WHAT THE TASK REQUIRES: Your task is to copy every line of the records below that contains "Chladicí".

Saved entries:
"""
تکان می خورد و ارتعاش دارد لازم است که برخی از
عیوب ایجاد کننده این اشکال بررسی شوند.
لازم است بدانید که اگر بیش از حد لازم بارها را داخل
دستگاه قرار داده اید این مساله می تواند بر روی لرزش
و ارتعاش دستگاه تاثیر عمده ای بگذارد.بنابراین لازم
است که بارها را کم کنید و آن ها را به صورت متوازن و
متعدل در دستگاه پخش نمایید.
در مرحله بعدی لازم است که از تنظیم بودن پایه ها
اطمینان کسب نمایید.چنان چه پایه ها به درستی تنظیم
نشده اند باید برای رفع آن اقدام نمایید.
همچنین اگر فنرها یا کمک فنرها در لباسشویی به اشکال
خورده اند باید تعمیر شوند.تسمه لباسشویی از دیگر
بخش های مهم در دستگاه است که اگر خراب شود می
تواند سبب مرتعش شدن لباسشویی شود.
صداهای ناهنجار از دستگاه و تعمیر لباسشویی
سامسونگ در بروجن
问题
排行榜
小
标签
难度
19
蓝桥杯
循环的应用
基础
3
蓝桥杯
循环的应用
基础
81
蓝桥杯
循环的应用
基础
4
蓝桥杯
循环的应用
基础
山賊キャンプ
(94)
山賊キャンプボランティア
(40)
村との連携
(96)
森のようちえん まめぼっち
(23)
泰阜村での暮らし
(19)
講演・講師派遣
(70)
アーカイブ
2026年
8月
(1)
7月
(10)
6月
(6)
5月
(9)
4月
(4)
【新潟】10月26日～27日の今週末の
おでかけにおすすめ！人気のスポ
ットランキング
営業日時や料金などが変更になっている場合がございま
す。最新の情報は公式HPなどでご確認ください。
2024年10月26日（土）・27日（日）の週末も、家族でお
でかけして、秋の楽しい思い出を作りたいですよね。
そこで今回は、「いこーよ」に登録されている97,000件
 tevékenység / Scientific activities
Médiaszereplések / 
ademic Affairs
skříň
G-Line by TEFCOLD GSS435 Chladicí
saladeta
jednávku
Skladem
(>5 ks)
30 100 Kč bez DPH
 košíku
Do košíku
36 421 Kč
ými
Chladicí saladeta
"""
RESPONSE:
G-Line by TEFCOLD GSS435 Chladicí
Chladicí saladeta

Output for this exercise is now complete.